The cultural importance and significance of jaggery in Pakistan cannot be overlooked
The widespread use of the traditional sweetener for wellness in the subcontinent is rooted in its millennial history as a medicinal sugar. Gud, in particular purana gud (aged jaggery; usually one to three years old is considered the most powerful) appears in historical medical writings as the Sushrata Samhita, a Sanskrit treatise on medicine and surgery, with references citing its benefits in purifying blood, the relief of biliary disorders and the prevention of rheumatic diseases.
Jaggery is also included in traditional Persian medicinal beliefs of “humor-producing” foods, that is, foods that are conducive to the production of phlegm, yellow bile, black bile, and blood. Jaggery is believed to aid in the production of blood, which is considered the healthiest and most desirable of the Four Humors.

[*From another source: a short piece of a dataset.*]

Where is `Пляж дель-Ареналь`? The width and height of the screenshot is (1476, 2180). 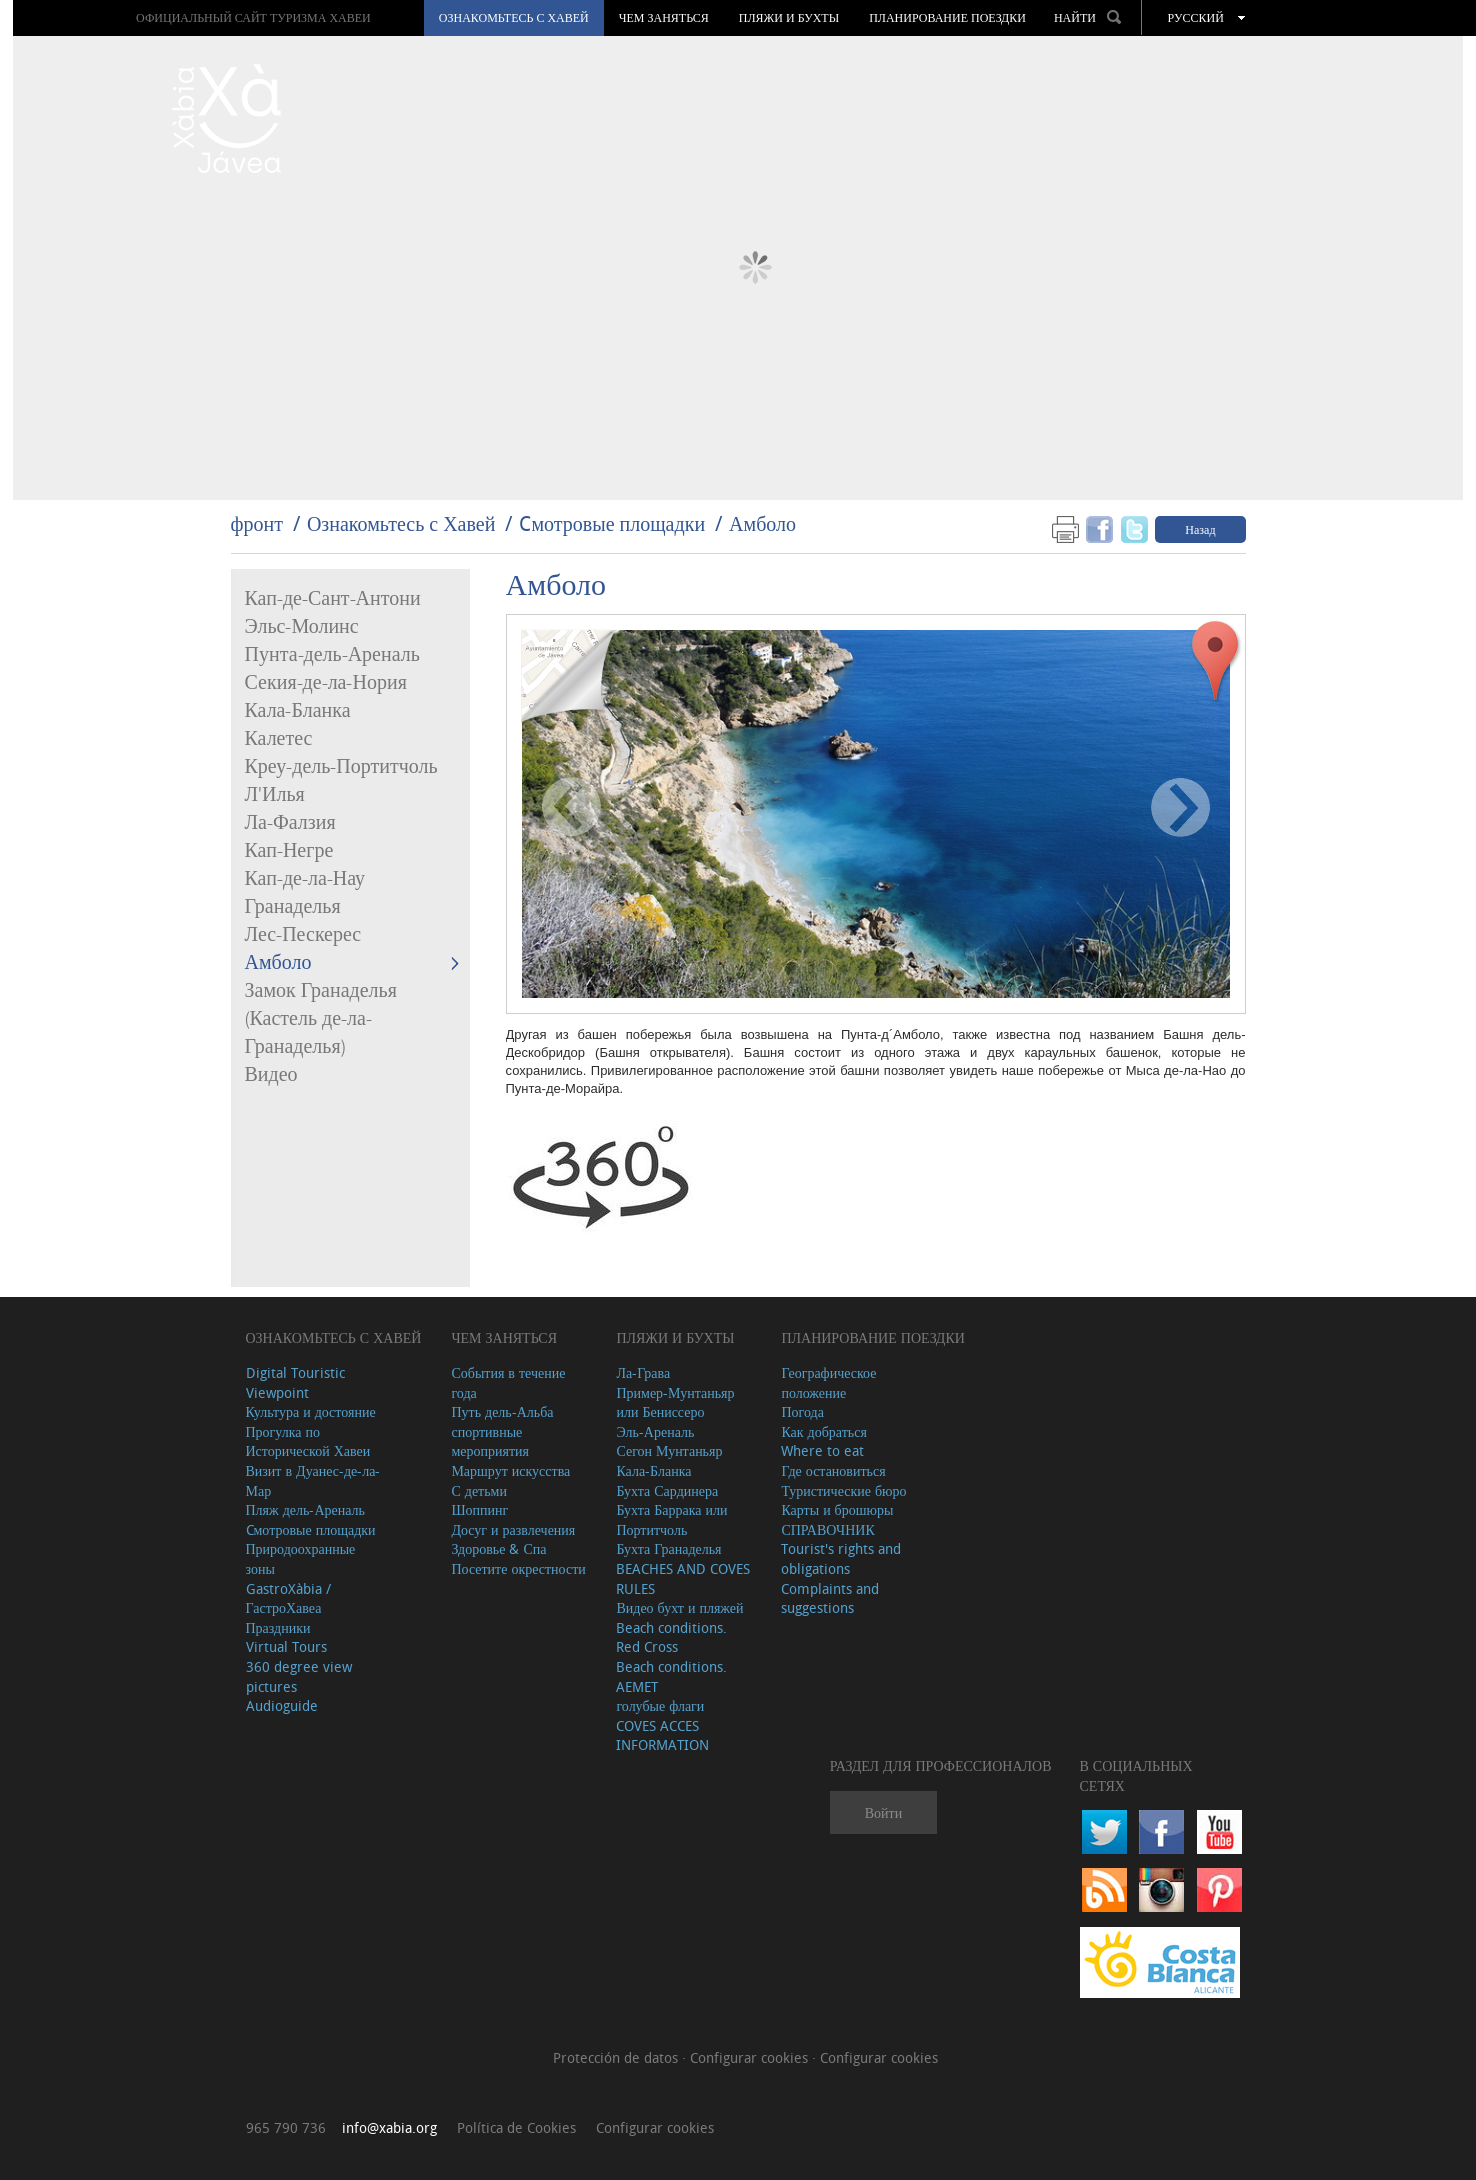 Пляж дель-Ареналь is located at coordinates (305, 1509).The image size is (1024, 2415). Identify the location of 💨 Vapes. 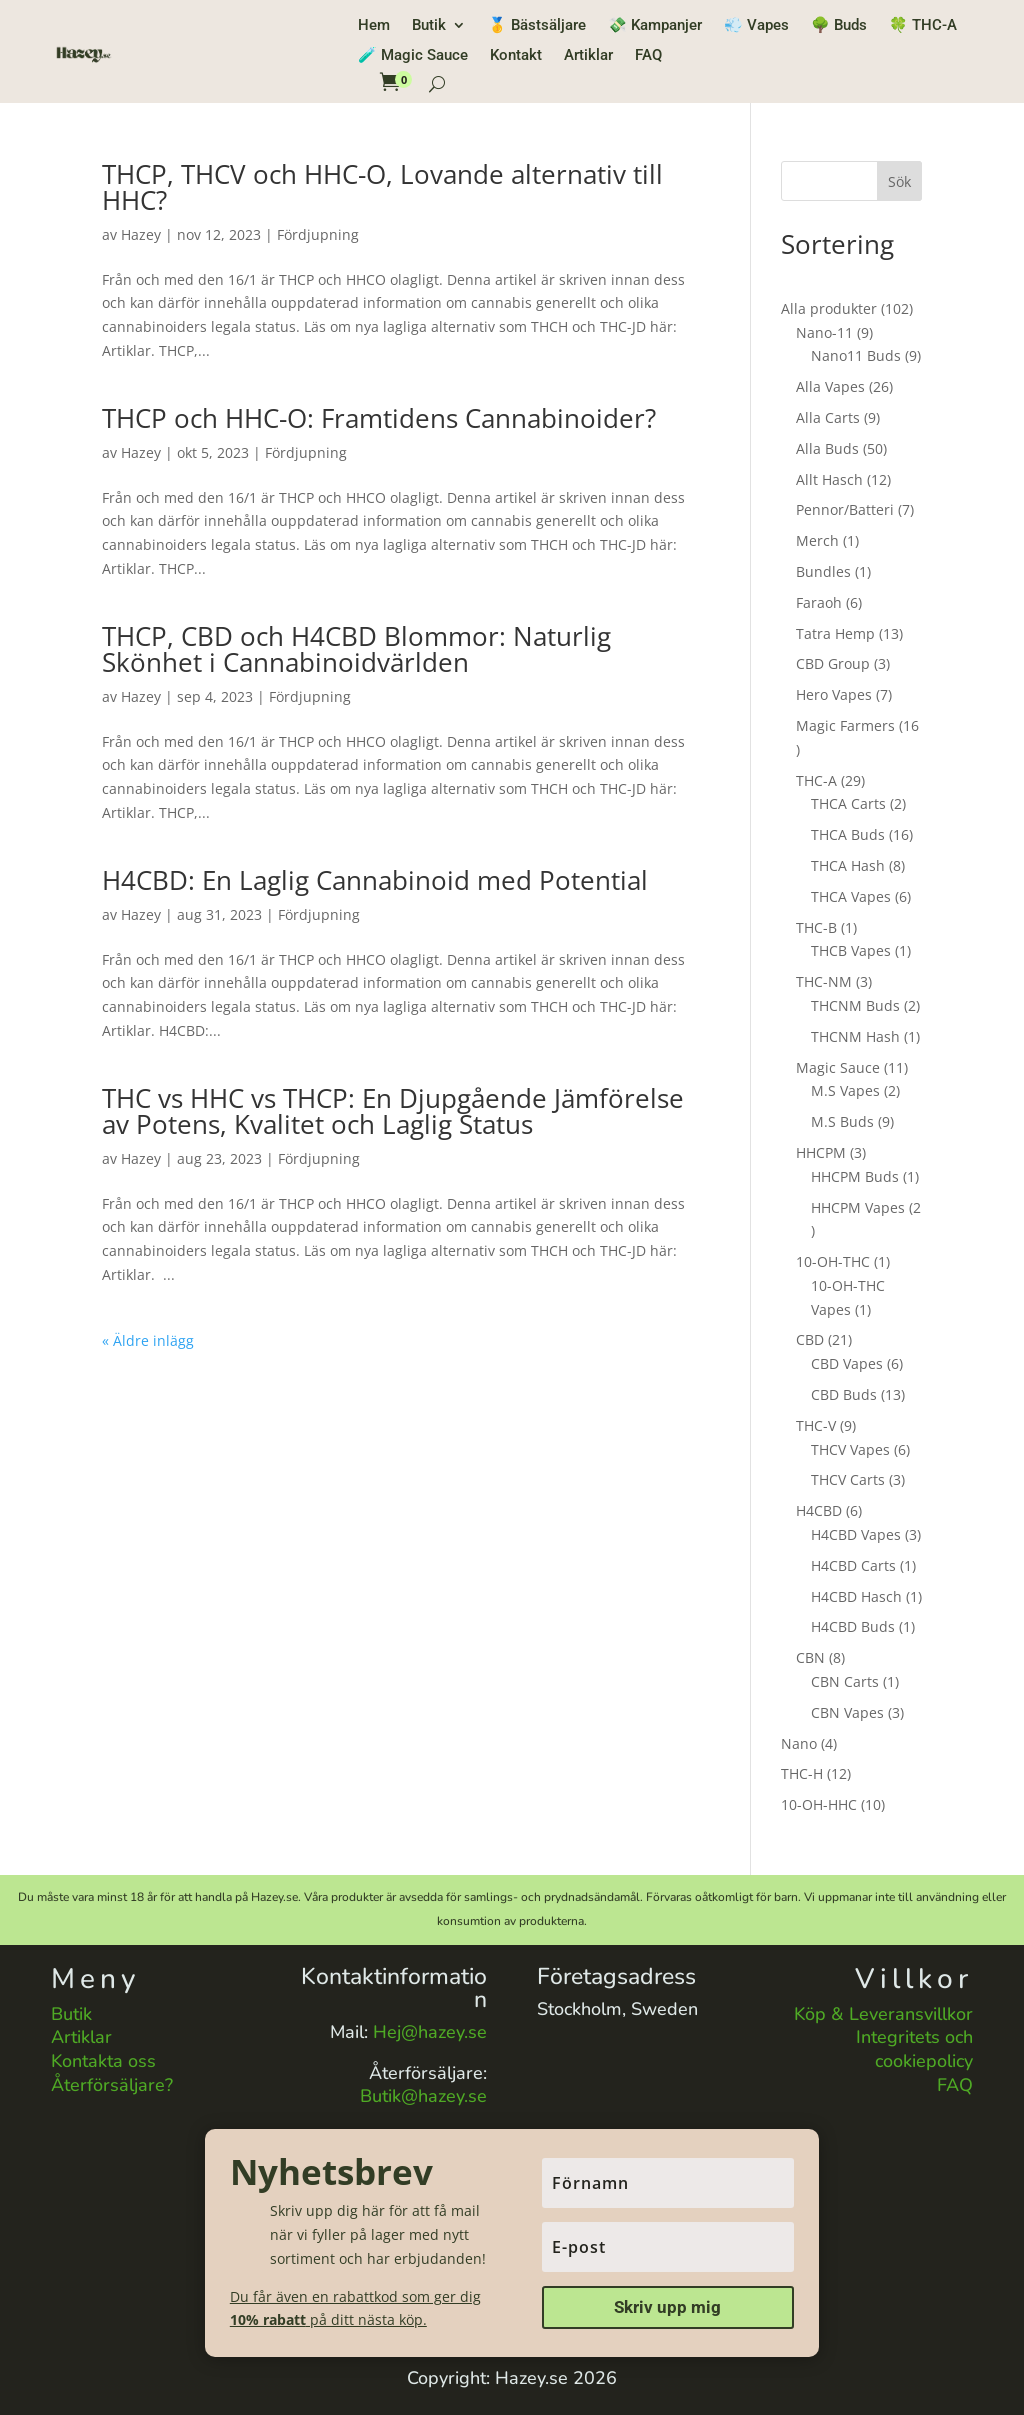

In addition, its use in balancing vata dosha, one of the three energies that Ayurveda believes to compose each human body in a unique relationship, leads to its prominence in holistic healing preparations. It is often used as a base to make other decoctions tastier and interestingly is also included in Ayurvedic panchakarma therapy, known as one of the most extreme cleansers on Earth due to the rigorous approach to the detoxification of each orifice and a largely limited diet. khichdi (a dish of rice and lentils) and ghee (clarified butter) with the occasional incorporation of jaggery.
“It is our indigenous treasure chest of nutrients like calcium, phosphorus, iron and magnesium,” said Dr Muhammad Naveed, a homeopathic physician and oriental medicine practitioner in Karachi, who prescribed it to “strengthen the body. immunity, detoxify the liver, relieve constipation, as an expectorant for phlegm and even a lactation aid for nursing mothers when ground with cumin “.
But according to Dr Sarah Nadeem of the Department of Medicine, Section of Endocrinology and Director of CITRIC (Center for Best Clinical Practices) at Aga Khan University in Karachi, the halo effect on health and the refusal of diabetics to recognize the jaggery like sugar – no matter how unrefined – is potentially dangerous.
“A diabetic’s body doesn’t care if it’s white sugar or jaggery,” she says, advising against viewing it as a liquid cure-all. “Since Jaggery is a little more complex [than white sugar], the insulin spike may occur a little later, but it is still a calorically dense carbohydrate. He [the spike] will inevitably come. “
To benefit from the micronutrients referenced in the studies, she explained, one would need to consume a lot of jaggery – far more than the recommended intake. “The referenced iron is likely leached from the pots where the jaggerie is prepared and stored,” she said. Nadeem regularly counsels patients who paint nostalgic images of their manly elders and attribute much of their longevity and health to functional foods such as ghee and jaggery.
However, the cultural importance and significance of jaggery in Pakistan cannot be overlooked. Here, it’s more than an ingredient; it is a mindset of taking the earth and using food to fight disease, avoid colds, or provide a quick boost of energy – a philosophy internalized by many to this day and passed down from generation to generation. generation. My daughter’s first sweetener was jaggery, and I know if she ever has a cold I will resort to a gud coated paratha to cure her – like my mom did for me and her mom did for it.
“It represents a way of life and living as close to nature as possible,” Hanaan said.